Photo: Michael Wiser
"After running as a man last time around, Hillary Clinton is now running as a woman." -Maureen Dowd
Clinton and Obama's 2008 presidential campaigns were the first direct challenges to the streak of white male presidential nominees in America, pitting race against gender in the Democratic primary. Questions about whether a black man could amass enough support to be a viable opponent to the Republican candidate were to put to rest by Obama's 7.9% lead in Iowa. Clinton's Super Tuesday success lent support to her potential as well. The Democrats were left with a primary race that would result in either the first black nominee, or the first woman.
At the time, Clinton eschewed her gender as a component in the race. She attempted to run a genderless campaign, a nod to the often vitriolic responses to feminism. Stereotypically masculine traits—decisiveness, impassiveness, objectivity—were emphasized, while feminine traits, such as kindness and empathy, were downplayed. Even her wardrobe was calculated to minimize gender. Still, the media skewered her.
Many had assumed Clinton could rely on female support by virtue of being a woman, but some of Clinton's loudest critics were women and frontrunners of various feminist movements. Her status as a woman did her no favours in the polls either. Her refusal to acknowledge her gender as a central component of her campaign soon became the crux of her defeat to Obama in the 2008 primaries.
Fast-forward to 2016, and she has since learned from her mistakes. This primary, Clinton has done a 180, putting gender front and center in her campaign. She has preemptively addressed her grandmother status while establishing a softer, maternal side. In contrast to her previous stance, this time around she stated, "I expect to be judged on my merits, and the historic nature of my candidacy is one of the merits that I hope people take into account." And she is right — her candidacy is historic, particularly if she manages to come out on top in the primaries.

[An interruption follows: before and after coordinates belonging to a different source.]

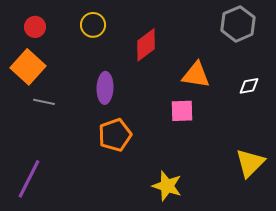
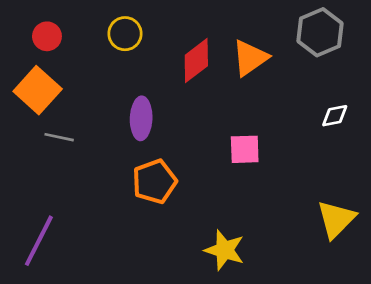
orange triangle: (196, 75) -> (250, 58), moved, turned -44

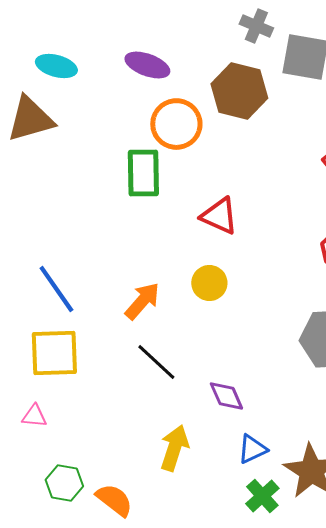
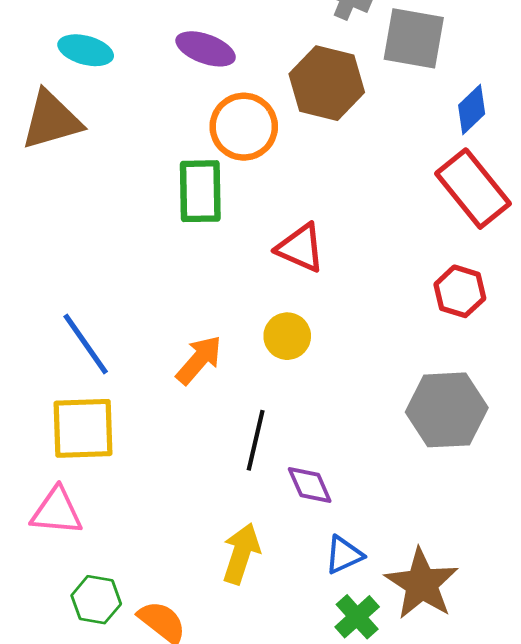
black line: (156, 362) -> (256, 440), moved, turned 60
pink triangle: (34, 416) -> (57, 511), size x1.6

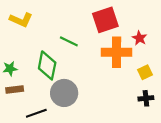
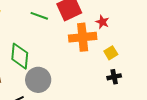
green line: (69, 41) -> (39, 16), moved

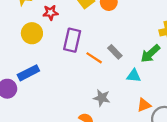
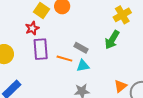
red star: (50, 13) -> (32, 28), moved
cyan triangle: (134, 76) -> (83, 66), moved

Yet, Bernie Sanders' recent jump in Iowa is putting pressure on the Clinton campaign, which has seen its support slowly dwindle over the last few months. That Sanders is performing well despite receiving very low media coverage, combined with the stigma surrounding his largely socialist platform, makes it tempting to conclude that in the US presidential running, being a woman is still worse. However, the actual implication is far more subtle.
This time, it's that being a woman isn't enough.
It's great that Clinton is acknowledging the importance of gender in the race; it's great that she is finally pro gay marriage; it's great that she has chosen to state explicitly "I am a feminist." But it isn't enough. This time, we need more than a nod to corporate, white feminism, but rather, an informed, inclusive, intersectional approach to the presidential bid. Clinton's feminism may have improved, but feminism has moved on, and Clinton's failure to recognize it is costing her.
This descent from obvious-primary-winner to lagging behind a previously dismissed candidate has a sense of deja vu. Clinton was also considered a shoo-in for the Democratic Nomination in 2008, suffering a similarly slow decline in support as Obama gained legitimacy. The first indication that she might actually lose the nomination? Iowa.
As the first major election in the nomination process, the Iowa caucus results tend to set the tone for primary elections. They gave Americans permission to vote for a black president, and they might just give Americans permission to vote for a socialist.
So, with the Iowa caucus' February 1st date looming, Clinton needs to find a happy medium. Otherwise she may need to accept defeat again—and this time, as a woman.